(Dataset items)
______________________________
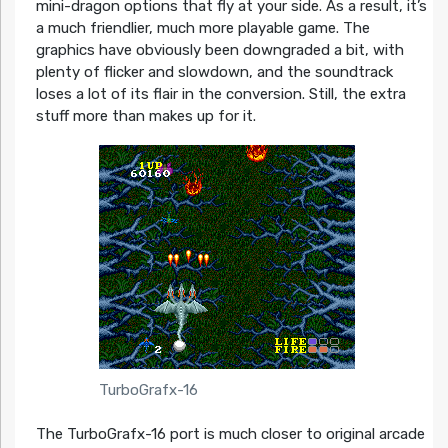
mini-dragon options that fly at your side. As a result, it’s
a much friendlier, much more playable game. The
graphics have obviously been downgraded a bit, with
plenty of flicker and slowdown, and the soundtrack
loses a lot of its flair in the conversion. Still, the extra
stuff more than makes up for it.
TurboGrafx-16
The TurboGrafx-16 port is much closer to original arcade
______________________________
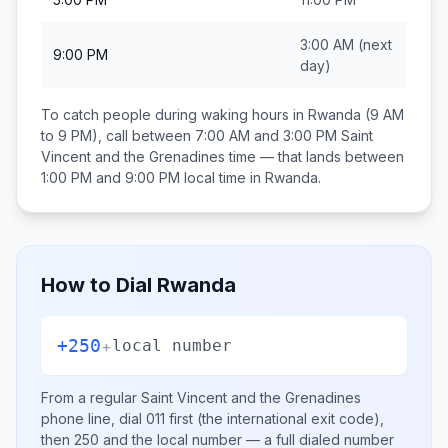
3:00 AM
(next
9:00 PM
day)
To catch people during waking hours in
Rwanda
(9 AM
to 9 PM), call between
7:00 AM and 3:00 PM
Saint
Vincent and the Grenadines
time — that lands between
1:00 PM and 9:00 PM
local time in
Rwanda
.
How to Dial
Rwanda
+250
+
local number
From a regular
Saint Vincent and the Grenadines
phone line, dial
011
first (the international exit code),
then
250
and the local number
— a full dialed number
______________________________
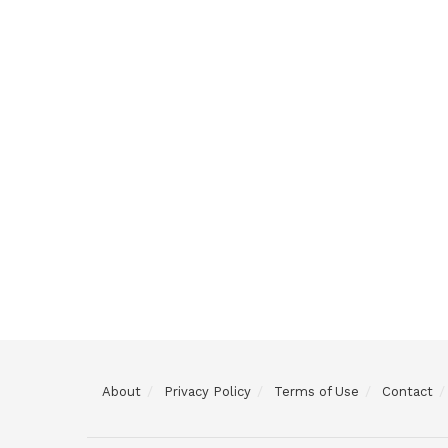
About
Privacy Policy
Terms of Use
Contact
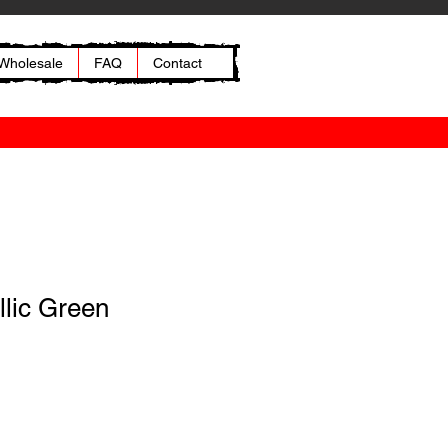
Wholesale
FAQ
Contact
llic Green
______________________________
### REQUIRED WORK
Repeat exactly the lines above from the one with "mini-dragon options that" up to and including the one with "The TurboGrafx-16 port". No other line belongs in the reply.

### WRITTEN RESPONSE
mini-dragon options that fly at your side. As a result, it’s
a much friendlier, much more playable game. The
graphics have obviously been downgraded a bit, with
plenty of flicker and slowdown, and the soundtrack
loses a lot of its flair in the conversion. Still, the extra
stuff more than makes up for it.
TurboGrafx-16
The TurboGrafx-16 port is much closer to original arcade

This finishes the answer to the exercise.